PROBLEM TO WORK ON: Transcribe exactly the line containing "Чукотский автономный округ" plus every later line in the data.

(Stored data entries)
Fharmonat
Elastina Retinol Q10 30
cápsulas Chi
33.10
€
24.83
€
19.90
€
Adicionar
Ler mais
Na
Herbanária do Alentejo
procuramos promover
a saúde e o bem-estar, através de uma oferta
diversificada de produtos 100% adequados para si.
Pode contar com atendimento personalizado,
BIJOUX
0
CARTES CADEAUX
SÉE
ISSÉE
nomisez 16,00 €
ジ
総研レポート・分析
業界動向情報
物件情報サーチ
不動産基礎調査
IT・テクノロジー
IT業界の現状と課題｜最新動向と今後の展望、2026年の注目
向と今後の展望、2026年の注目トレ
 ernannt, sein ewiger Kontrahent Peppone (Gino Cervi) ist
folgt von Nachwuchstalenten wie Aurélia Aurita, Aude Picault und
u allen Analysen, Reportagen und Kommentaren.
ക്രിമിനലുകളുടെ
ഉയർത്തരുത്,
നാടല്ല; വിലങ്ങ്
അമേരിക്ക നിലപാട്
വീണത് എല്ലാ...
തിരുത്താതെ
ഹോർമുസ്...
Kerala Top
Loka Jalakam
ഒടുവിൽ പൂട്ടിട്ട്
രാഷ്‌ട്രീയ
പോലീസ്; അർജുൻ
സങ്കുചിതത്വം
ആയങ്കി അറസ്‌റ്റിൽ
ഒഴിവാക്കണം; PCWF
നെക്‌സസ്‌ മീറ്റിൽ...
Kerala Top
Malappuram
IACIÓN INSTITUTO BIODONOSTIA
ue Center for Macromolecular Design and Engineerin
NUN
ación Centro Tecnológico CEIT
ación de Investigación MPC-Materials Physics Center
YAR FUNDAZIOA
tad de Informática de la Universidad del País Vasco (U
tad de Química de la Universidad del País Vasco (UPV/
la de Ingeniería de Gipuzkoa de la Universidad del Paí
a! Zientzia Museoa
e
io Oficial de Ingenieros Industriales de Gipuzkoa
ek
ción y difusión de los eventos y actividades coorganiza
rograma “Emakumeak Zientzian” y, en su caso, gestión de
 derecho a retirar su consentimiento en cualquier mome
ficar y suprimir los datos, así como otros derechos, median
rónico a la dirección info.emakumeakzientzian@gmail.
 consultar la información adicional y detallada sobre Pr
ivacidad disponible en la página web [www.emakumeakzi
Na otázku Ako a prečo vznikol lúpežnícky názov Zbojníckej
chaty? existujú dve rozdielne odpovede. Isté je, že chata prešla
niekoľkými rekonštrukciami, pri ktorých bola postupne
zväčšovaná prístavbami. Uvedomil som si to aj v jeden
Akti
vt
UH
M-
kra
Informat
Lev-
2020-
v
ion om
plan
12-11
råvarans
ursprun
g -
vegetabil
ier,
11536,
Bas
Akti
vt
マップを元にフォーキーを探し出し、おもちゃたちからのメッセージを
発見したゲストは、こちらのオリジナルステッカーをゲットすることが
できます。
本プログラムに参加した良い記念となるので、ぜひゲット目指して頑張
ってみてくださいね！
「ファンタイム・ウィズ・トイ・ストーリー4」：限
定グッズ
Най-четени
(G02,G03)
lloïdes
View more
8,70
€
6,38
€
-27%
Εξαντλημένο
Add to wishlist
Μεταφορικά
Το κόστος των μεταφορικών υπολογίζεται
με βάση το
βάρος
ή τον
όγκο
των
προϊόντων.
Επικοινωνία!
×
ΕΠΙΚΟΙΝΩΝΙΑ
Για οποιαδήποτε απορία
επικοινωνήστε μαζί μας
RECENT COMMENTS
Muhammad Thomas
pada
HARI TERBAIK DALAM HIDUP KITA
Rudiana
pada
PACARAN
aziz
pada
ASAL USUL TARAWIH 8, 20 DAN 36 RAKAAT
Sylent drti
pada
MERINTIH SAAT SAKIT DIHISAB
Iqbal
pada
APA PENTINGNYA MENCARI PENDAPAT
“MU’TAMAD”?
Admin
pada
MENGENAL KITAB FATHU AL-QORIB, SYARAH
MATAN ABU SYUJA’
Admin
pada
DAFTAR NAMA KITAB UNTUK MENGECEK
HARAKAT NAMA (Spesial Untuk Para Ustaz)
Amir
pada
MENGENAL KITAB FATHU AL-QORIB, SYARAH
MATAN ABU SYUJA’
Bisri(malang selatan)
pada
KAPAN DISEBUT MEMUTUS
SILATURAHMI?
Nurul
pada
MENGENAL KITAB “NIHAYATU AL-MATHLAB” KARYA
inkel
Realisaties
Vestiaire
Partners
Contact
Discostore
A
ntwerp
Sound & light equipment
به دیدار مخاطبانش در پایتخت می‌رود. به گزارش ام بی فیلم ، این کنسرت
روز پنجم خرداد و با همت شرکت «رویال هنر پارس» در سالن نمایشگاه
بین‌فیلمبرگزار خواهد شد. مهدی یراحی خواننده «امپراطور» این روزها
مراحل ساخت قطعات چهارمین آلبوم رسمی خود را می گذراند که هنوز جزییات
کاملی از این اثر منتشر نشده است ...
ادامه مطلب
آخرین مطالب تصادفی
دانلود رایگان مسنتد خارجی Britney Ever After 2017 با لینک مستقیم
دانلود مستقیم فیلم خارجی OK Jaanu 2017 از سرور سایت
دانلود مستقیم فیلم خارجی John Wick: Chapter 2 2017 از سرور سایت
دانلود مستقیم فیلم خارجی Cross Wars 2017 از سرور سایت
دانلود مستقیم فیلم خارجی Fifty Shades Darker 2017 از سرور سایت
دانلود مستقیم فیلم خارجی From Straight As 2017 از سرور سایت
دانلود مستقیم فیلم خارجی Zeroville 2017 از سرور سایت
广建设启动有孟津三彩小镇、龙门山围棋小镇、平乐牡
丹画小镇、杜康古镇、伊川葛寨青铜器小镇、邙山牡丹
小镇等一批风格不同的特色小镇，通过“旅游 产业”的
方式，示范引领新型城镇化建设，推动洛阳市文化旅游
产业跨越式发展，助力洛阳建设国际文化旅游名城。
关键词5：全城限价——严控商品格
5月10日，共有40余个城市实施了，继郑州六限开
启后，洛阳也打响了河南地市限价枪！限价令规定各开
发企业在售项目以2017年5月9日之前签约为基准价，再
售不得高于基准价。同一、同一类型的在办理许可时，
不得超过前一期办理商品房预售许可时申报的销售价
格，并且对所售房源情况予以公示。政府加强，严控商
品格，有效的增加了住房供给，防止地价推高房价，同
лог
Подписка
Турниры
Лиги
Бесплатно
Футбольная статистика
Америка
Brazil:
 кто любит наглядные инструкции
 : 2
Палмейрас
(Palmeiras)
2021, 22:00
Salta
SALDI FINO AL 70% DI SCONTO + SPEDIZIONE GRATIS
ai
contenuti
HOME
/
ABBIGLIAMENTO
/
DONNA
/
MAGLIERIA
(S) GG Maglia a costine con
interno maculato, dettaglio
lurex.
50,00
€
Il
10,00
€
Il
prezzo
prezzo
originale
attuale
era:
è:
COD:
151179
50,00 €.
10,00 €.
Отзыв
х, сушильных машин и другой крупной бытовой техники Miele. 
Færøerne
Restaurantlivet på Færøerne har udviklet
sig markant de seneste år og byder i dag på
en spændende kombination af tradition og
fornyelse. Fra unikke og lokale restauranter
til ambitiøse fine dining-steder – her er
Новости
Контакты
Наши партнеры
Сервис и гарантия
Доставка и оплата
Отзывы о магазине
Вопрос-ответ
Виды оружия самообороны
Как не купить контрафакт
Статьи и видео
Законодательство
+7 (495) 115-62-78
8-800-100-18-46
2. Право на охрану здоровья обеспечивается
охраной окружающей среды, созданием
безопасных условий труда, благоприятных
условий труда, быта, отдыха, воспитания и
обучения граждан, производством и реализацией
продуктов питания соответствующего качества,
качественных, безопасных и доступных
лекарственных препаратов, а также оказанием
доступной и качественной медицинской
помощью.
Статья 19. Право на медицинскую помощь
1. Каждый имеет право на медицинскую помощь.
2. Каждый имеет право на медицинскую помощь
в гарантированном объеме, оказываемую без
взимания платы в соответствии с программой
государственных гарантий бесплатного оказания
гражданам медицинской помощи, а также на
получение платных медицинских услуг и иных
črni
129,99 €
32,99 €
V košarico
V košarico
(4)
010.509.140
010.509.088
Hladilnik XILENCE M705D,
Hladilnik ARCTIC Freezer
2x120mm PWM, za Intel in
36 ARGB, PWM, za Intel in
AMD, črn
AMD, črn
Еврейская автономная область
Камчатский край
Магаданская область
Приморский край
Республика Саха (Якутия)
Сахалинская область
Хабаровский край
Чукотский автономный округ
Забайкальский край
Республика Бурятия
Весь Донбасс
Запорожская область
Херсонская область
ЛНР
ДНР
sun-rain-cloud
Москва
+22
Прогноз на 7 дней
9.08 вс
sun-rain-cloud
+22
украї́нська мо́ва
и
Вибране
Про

OUTPUT OF THE EXERCISE:
Чукотский автономный округ
Забайкальский край
Республика Бурятия
Весь Донбасс
Запорожская область
Херсонская область
ЛНР
ДНР
sun-rain-cloud
Москва
+22
Прогноз на 7 дней
9.08 вс
sun-rain-cloud
+22
украї́нська мо́ва
и
Вибране
Про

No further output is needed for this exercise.